To grasp AI capabilities across these cognitive abilities, we propose a three-stage evaluation protocol that benchmarks system performance in relation to human capabilities:
- Evaluate AI systems across a broad suite of cognitive tasks covering each ability, using held-out test sets to stop data contamination
- Collect human baselines for a similar tasks from a demographically representative sample of adults
- Map each AI system’s performance relative to the distribution of human performance in each ability
Going from theory to practice
Defining these cognitive abilities is a vital first step, but we want greater than a framework to measure progress. To place this theory into practice, we’re launching a brand new Kaggle hackathon — “Measuring progress toward AGI: Cognitive abilities”. The hackathon encourages the community to design evaluations for five cognitive abilities where the evaluation gap is the most important: learning, metacognition, attention, executive functions and social cognition.

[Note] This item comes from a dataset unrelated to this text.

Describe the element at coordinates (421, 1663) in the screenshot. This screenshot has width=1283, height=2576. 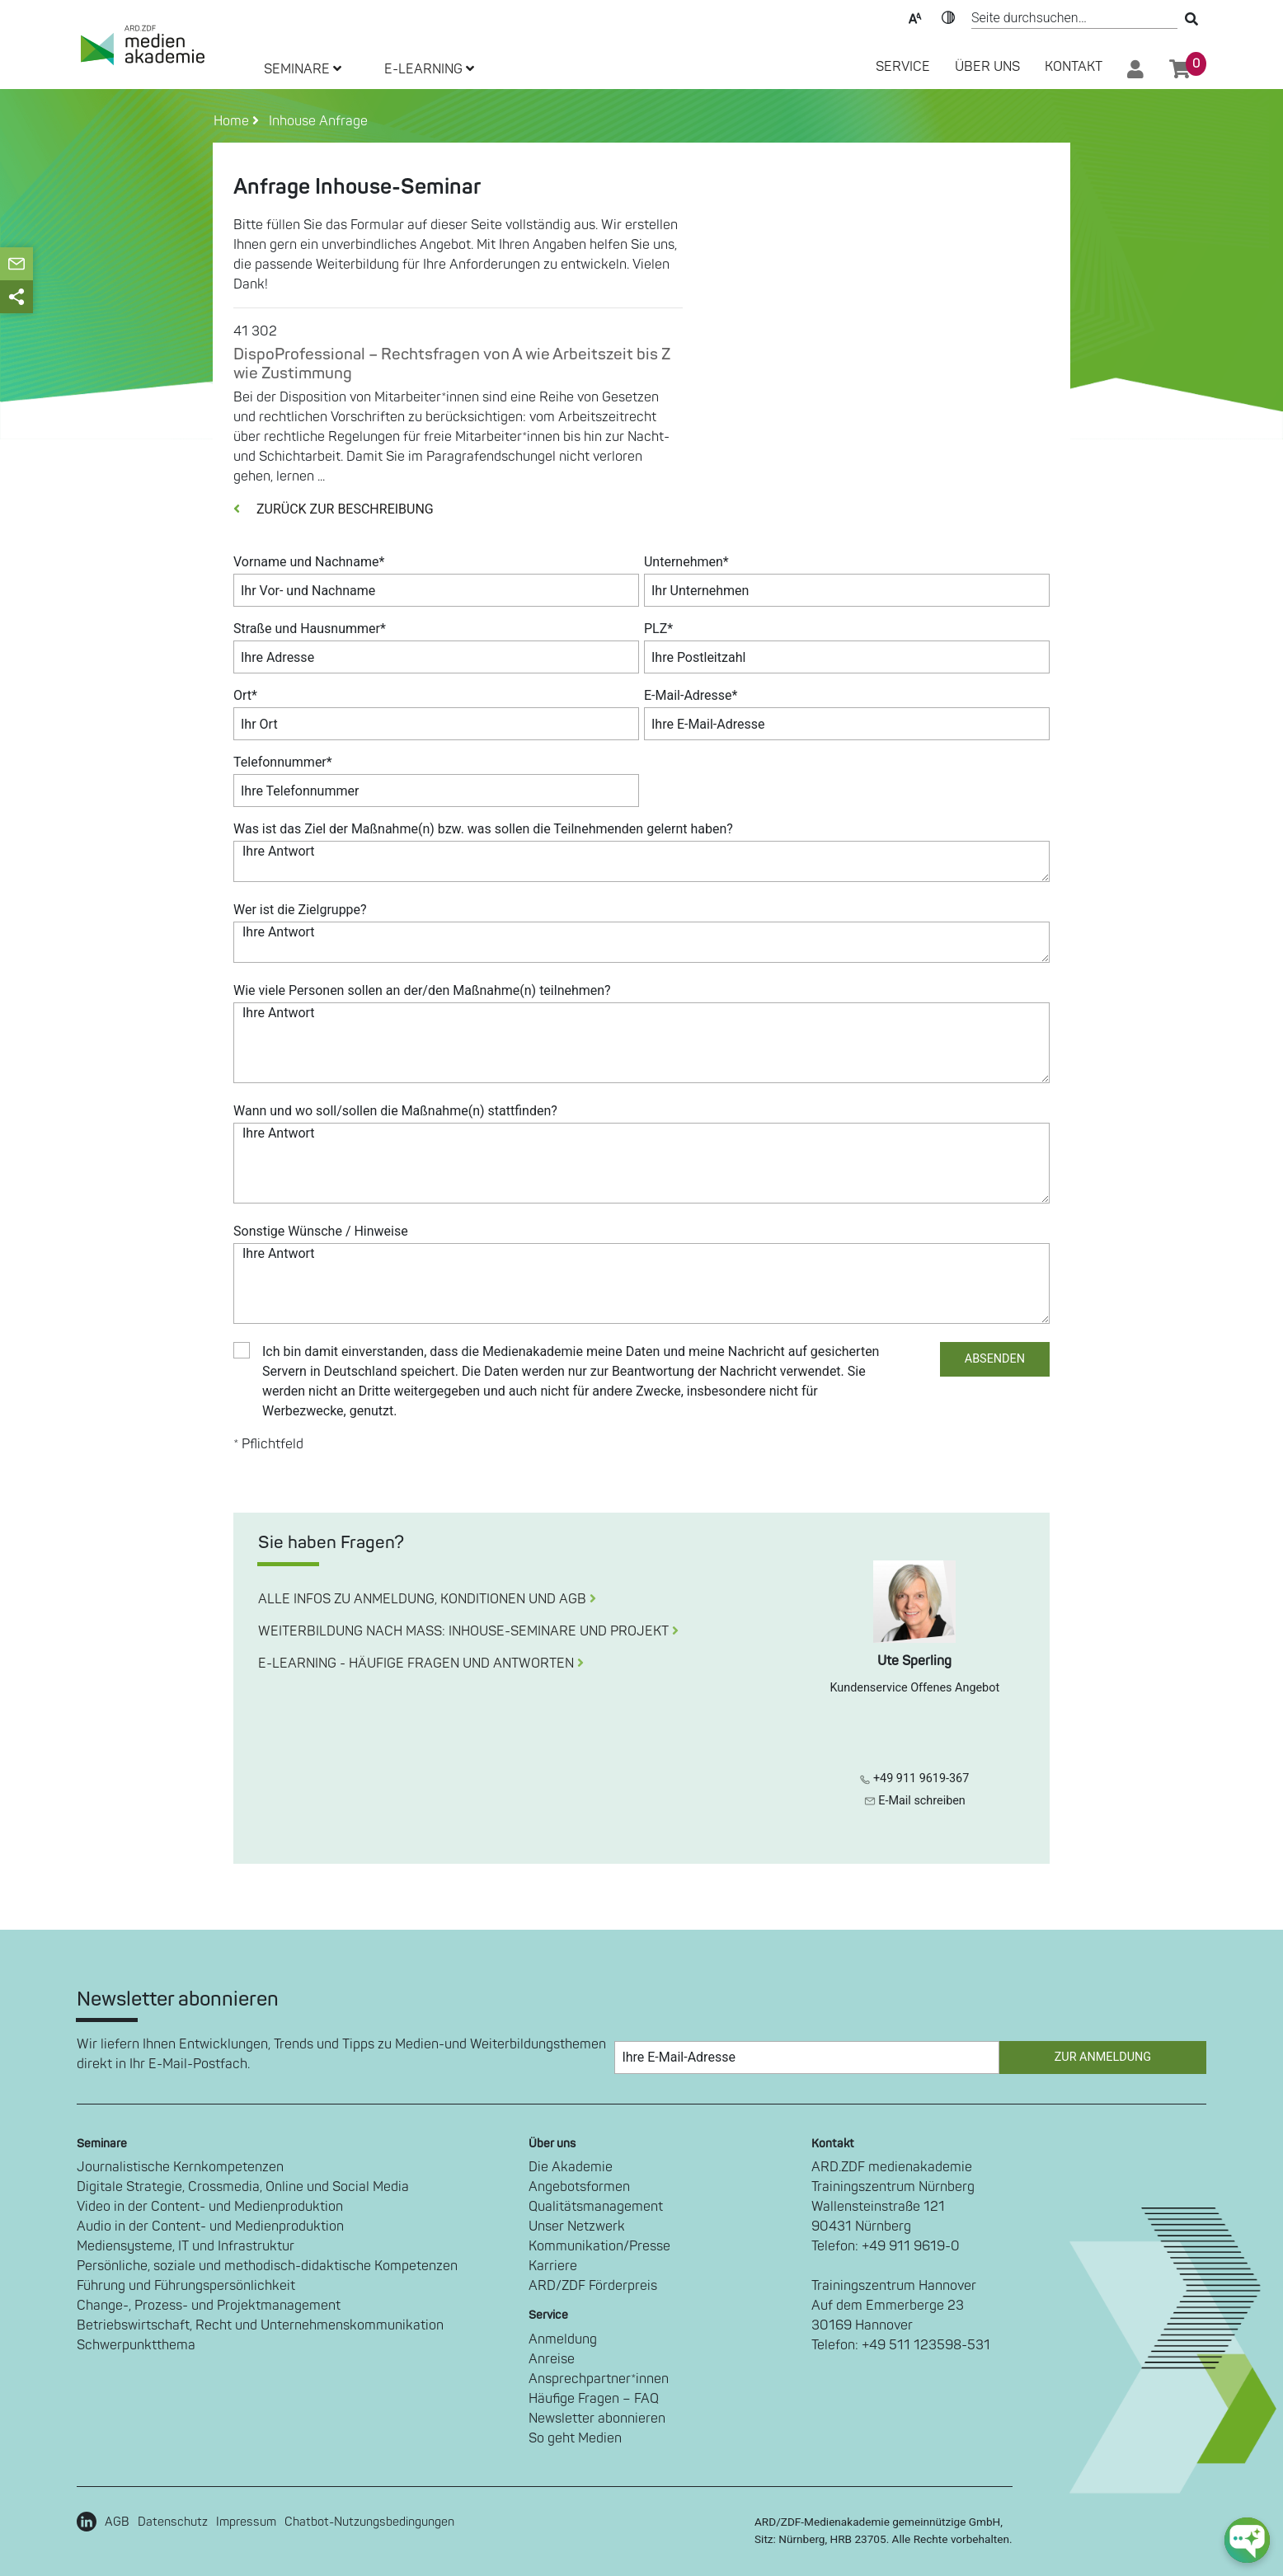
I see `E-LEARNING - HÄUFIGE FRAGEN UND ANTWORTEN` at that location.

Participants can use Kaggle’s newly launched Community Benchmarks platform to construct and test their evaluations against a lineup of frontier models.
We’re offering a complete prize pool of $200,000: $10,000 awards for the highest two submissions in each of the five tracks, and $25,000 grand prizes for the 4 very best overall submissions. Submissions are open March 17 through April 16, and we’ll announce the outcomes June 1. Head over to the Kaggle website to begin constructing.